WORK INSTRUCTIONS
Copy nothing but the lines below running from the line containing "vincia de A" through the line containing "Dirección de Empresas, y", both end lines included.

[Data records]
────────────────────────────────────────

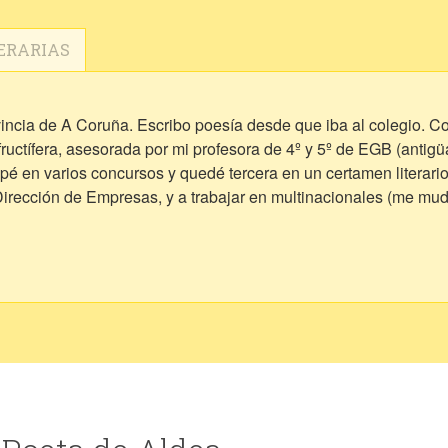
ERARIAS
vincia de A Coruña. Escribo poesía desde que iba al colegio. 
ctífera, asesorada por mi profesora de 4º y 5º de EGB (antigü
ipé en varios concursos y quedé tercera en un certamen literario 
Dirección de Empresas, y a trabajar en multinacionales (me mud
ces escribía algo para alguien , un poema de despedida, una car
 y afloraron concursos de poesía, y libros del confinamiento, q
al corazón de varias personas, y mi profesora, una amiga de la 
tomarlo! y así lo hice, desbloqueé la pasión por escribir que ten
adealdea) , me apunté al Taller del Poeta de Escuela Cursiva, 
 crear las circunstancias adecuadas, y todo llega! y espero que
 se me había olvidado lo reparadora que era!.Ahora leo poemas
uella época. La poesía es liberación, es soltar sentimientos, y
me dan tan bien como la poesía (por ahora).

────────────────────────────────────────

EXERCISE OUTPUT
vincia de A Coruña. Escribo poesía desde que iba al colegio. 
ctífera, asesorada por mi profesora de 4º y 5º de EGB (antigü
ipé en varios concursos y quedé tercera en un certamen literario 
Dirección de Empresas, y a trabajar en multinacionales (me mud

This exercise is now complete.